Coverboy: Justin Bieber has ousted Lady Gaga to claim the crown for having the biggest fan base on Twitter. The interview touches on online bullying from the star’s perspective, but doesn’t touch on the semi-meltdown moments the star has been having as of late. The issue also covers Bieber’s “favorite artists of the moment”: Carly Rae Jepsen, Tori Kelly, Big Sean, The Wanted, and Madison Beer.

Trends To Watch: High-fashion baseball hats: Featured here are the bright printed caps by Kate Spade’s lower-priced line Saturday. Feminine takes on traditionally male accessories continue the gender-blending fashion trend. Crop tops: No doubt the continued influence of ‘90s fashion, though these are a more polished take on the skimpy top the kids of the ‘90s and ‘00s wore. Judging by festival fashions, baring skin is officially back for young Gen Y girls.

Musician to Watch: Elle King, the daughter of actor Rob Schneider and model London King, is set to release her first full-length album. She describes her sound as “a hot mess of Southern soul, with a little bit of rock ‘n’ roll, country, and R&B.” Mash-up music genres continue to gain traction and Millennials are growing up with a much less defined understanding of the concept of genre since country, rock, soul, hip-hop and pop all merge together.

Term to Know: M.O.D: Model Off Duty, coined by Alexander Wang to describe the casual stylish look of slouchy tees and leather jackets that models don while running between shoots and shows. The mag gives a rundown of H&M's upcoming “New Icon” line, which aims to emulate the look. The rise of street style blogs and photographers has made the street into a runway, for models and the young consumers who want to emulate them.

 

SEVENTEEN

Covergirl: Anna Sophia Robb (who plays Carrie on TV’s The Carrie Diaries) talks about her decision to star in the show rather than go to college. Her interview emphasizes trusting herself, telling readers not to worry about being judged and that it’s okay not to fit in.

App to Know: Snappette: This fashion app pairs with brands and retailers to allow the user to browse Pinterest-style pictures of styles in stores near them, along with exclusive deals and offers.
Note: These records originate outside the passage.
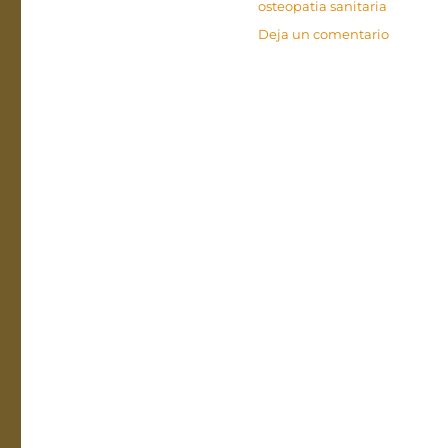
osteopatia sanitaria
en
Deja un comentario
Humor
osteopát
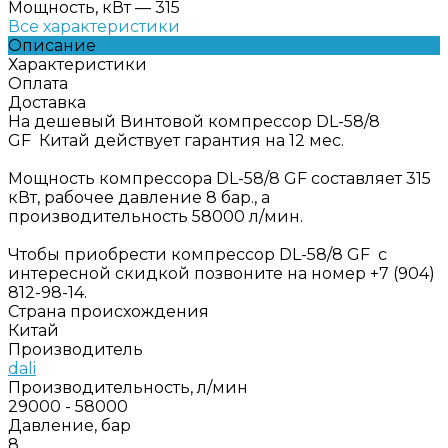
Мощность, кВт
—
315
Все характеристики
Описание
Характеристики
Оплата
Доставка
На дешевый Винтовой компрессор DL-58/8
GF Китай действует гарантия на 12 мес.
Мощность компрессора DL-58/8 GF составляет 315
кВт, рабочее давление 8 бар., а
производительность 58000 л/мин.
Чтобы приобрести компрессор DL-58/8 GF с
интересной скидкой позвоните на номер +7 (904)
812-98-14.
Страна происхождения
Китай
Производитель
dali
Производительность, л/мин
29000 - 58000
Давление, бар
8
Snappette boasts Emma Roberts as their spokesperson, and was called “the future way to shop” by Fast Company.

Stat to Note: 64% of Seventeen readers say they are over Justin Bieber in their “Into It or Over It” poll. The celebrity cycle moves quickly for young consumers, and even while gracing the cover of Teen Vogue, stars today can be quickly ousted as fan favorites.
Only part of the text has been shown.